*** DATASET CONTENT Section Begins ***

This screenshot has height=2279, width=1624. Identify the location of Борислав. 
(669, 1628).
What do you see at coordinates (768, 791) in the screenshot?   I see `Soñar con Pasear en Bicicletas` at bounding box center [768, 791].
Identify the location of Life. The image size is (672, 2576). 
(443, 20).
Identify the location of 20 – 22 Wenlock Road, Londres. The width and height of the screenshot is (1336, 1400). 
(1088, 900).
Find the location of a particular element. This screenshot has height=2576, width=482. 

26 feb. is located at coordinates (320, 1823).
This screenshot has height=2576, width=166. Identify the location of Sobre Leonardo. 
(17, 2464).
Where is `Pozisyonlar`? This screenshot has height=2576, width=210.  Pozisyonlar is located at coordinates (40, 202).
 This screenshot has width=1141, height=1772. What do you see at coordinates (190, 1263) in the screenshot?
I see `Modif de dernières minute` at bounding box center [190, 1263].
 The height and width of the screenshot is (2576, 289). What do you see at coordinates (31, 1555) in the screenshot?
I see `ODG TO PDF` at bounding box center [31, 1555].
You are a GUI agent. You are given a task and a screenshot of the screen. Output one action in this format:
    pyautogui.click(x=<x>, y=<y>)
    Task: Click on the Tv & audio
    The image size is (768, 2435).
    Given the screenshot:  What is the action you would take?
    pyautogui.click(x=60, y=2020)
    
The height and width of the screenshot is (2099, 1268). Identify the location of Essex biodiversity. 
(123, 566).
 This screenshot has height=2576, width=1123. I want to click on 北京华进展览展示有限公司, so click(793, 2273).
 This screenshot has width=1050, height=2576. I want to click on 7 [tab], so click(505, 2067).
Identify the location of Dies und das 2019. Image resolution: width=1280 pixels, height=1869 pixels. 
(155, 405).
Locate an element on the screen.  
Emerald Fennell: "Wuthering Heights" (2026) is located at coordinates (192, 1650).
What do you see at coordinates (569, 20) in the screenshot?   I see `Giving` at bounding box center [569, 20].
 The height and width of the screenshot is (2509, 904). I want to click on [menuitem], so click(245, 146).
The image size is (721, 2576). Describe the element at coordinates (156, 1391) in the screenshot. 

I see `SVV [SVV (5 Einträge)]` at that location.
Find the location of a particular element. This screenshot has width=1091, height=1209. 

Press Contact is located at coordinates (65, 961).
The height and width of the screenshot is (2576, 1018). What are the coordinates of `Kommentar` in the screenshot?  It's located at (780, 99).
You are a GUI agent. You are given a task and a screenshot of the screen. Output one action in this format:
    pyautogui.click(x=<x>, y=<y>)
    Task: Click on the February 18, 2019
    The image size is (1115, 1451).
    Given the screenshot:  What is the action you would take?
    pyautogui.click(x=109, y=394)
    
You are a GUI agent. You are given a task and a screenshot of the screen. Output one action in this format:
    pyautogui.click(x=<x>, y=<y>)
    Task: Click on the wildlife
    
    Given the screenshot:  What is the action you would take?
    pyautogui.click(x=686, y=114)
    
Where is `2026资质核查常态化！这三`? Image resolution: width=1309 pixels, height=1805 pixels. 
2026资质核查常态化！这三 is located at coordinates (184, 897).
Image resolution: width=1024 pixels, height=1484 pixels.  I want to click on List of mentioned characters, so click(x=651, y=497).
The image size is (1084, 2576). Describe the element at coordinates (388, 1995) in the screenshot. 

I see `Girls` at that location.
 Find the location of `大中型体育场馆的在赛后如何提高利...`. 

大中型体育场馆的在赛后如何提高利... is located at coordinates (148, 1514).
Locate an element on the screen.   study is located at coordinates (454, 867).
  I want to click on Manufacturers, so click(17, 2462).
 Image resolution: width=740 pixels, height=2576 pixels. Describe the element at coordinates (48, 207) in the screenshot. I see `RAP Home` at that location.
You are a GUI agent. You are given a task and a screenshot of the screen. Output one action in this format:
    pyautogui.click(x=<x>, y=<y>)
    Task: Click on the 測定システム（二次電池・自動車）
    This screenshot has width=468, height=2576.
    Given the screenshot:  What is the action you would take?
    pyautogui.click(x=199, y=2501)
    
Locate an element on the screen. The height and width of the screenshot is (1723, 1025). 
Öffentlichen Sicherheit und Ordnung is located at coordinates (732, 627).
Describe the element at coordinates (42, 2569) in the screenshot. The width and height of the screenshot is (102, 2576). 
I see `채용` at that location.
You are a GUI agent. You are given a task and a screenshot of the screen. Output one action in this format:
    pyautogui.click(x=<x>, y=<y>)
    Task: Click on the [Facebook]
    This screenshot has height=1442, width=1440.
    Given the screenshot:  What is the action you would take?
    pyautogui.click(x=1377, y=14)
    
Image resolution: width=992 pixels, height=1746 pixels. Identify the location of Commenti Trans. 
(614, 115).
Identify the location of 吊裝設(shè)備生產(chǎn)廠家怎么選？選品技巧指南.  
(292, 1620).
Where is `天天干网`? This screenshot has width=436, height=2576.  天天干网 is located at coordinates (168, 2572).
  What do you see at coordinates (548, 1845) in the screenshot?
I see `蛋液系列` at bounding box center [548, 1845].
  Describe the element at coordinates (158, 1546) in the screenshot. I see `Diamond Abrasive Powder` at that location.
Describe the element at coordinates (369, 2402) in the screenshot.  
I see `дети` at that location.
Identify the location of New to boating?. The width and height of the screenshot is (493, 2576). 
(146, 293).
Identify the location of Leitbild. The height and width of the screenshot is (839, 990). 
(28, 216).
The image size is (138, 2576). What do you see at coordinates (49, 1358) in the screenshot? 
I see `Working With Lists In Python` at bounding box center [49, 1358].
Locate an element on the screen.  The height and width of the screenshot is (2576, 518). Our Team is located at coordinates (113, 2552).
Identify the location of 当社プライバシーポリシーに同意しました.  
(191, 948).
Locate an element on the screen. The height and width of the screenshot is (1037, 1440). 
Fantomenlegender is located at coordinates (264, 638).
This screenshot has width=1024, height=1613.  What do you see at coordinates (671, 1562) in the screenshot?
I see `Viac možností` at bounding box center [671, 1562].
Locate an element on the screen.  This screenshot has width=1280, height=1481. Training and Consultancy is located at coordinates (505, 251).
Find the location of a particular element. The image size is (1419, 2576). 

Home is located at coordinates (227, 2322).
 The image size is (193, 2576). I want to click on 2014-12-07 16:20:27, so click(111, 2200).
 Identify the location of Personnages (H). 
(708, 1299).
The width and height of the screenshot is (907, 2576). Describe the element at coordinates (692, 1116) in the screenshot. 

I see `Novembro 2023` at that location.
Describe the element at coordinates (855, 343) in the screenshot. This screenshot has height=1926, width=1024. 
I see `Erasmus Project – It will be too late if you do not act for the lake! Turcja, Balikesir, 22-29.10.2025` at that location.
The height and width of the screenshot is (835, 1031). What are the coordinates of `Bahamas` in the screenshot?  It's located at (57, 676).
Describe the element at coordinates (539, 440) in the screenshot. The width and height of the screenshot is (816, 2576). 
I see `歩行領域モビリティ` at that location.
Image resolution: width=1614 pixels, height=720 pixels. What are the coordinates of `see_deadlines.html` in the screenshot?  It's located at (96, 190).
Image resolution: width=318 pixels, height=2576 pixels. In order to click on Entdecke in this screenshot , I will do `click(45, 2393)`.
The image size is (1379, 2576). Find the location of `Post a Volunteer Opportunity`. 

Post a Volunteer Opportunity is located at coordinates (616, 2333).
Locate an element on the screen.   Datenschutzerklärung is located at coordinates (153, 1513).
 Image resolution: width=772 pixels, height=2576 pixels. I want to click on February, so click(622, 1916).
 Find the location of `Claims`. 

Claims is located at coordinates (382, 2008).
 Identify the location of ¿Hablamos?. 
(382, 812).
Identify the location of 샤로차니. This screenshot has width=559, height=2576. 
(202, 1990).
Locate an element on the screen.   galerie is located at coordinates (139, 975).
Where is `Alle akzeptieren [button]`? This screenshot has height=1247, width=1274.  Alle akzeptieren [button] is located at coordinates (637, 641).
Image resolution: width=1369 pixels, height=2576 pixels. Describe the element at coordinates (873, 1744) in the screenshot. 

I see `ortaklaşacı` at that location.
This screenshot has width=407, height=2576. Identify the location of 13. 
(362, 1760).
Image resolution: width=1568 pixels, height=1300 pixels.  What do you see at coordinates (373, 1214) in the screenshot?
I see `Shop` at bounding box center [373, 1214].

*** DATASET CONTENT Section Ends ***

> WHAT TO WORK ON
Every line above from the line with "Task: Click on the February 18, 2019" to the line with "Task: Click on the wildlife", both included, must be reproduced exactly, and no other line may appear.

> RESPONSE TO THIS TASK
    Task: Click on the February 18, 2019
    The image size is (1115, 1451).
    Given the screenshot:  What is the action you would take?
    pyautogui.click(x=109, y=394)
    
You are a GUI agent. You are given a task and a screenshot of the screen. Output one action in this format:
    pyautogui.click(x=<x>, y=<y>)
    Task: Click on the wildlife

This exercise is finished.